If Roger was surprised he gave no sign of it, but made the same deferential gesture as before. "Sir Henry would be grateful for your prayers," he said.
"He has had them with regularity for many years," she answered, "and with increasing fervour these past weeks."
The edge in her voice was evident to me, and must have been doubly so to the steward. "Sir Henry has ailed ever since making the pilgrimage to Campostella," he replied. "They say Sir Ralph de Beaupr+® suffers today from the same sickness. It is a wasting fever, there is no cure for it. Sir Henry had so little regard for his own person that it was hard to treat him. I can assure you that everything possible was done."
"I understand Sir Ralph Beaupr+® retains full possession of his faculties despite his fever," Isolda replied. "My cousin did not. He recognised none of us for a month or more, yet his brow was cool, the fever was not high."
"No two men are alike in sickness," Roger answered. "What will save the one will trouble the other. If Sir Henry wandered in his mind it was his misfortune."
"Made the more effective by the potions given him," she said. "My grandmother, Isolda de Cardinham, had a treatise on herbs, written by a learned doctor who went to the Crusades, and she bequeathed it to me when she died, because I was her namesake. I am no stranger to the seeds of the black poppy and the white, water hemlock, mandragora, and the sleep they can induce."

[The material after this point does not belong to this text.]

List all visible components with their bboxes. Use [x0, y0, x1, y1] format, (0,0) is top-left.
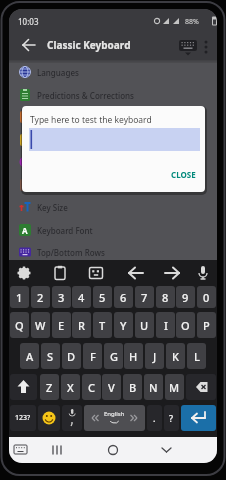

Roger, startled out of his attitude of deference, did not answer her at once. Then he said, "These herbs are used by all apothecaries for easing pain. The monk, Jean de Meral, was trained in the parent-house at Angers and is especially skilled. Sir Henry himself had implicit faith in him."
"I don't doubt Sir Henry's faith, the monk's skill, or his zeal in employing that skill, but a healing plant can turn malign if the dose is increased," replied Isolda.
She had made her challenge, and he knew it. I remembered that trestle table at the foot of the bed, and the bowls upon it, now carefully wrapped in sacking and carried away.
"This is a house of mourning," said Roger, "and will continue so for several days. I advise you to speak of this matter to my lady, not to me. It is none of my business."
"Nor mine either," replied Isolda. "I speak through attachment to my cousin, and because I am not easily fooled. You might remember it."
One of the children started crying overhead, and there was a sudden lull in the murmur of prayers, the sound of movement, and the scurrying of footsteps down the stairs. The daughter of the house — she could not have been more than ten — came running into the room, and flung herself into Isolda's arms.
"They say he is dead", she said, "yet he opened his eyes and looked at me, just once, before closing them again. No one else saw, they were too busy with their prayers. Did he mean that I must follow him to the grave?"
Isolda held the child to her protectively, staring over her shoulder at Roger all the while, and suddenly she said, "If anything evil has been done this day or yesterday, you will be held responsible, with others, when the time comes. Not in this world, where we lack proof but in the next, before God."
Roger moved forward, with some impulse, I think, to silence her or take the child from her, and I stepped into his path to prevent him, but stumbled, catching my foot in a loose stone. And there was nothing about me but great mounds of earth and hillocks of grass, gorse-bushes and the root of a dead tree, and behind me a large pit, circular in shape like a quarry, full of old tins and fallen slate. I caught hold of a twisted stem of withered gorse, retching violently, and in the distance I could hear the hoot of a diesel engine as it rattled below me in the valley.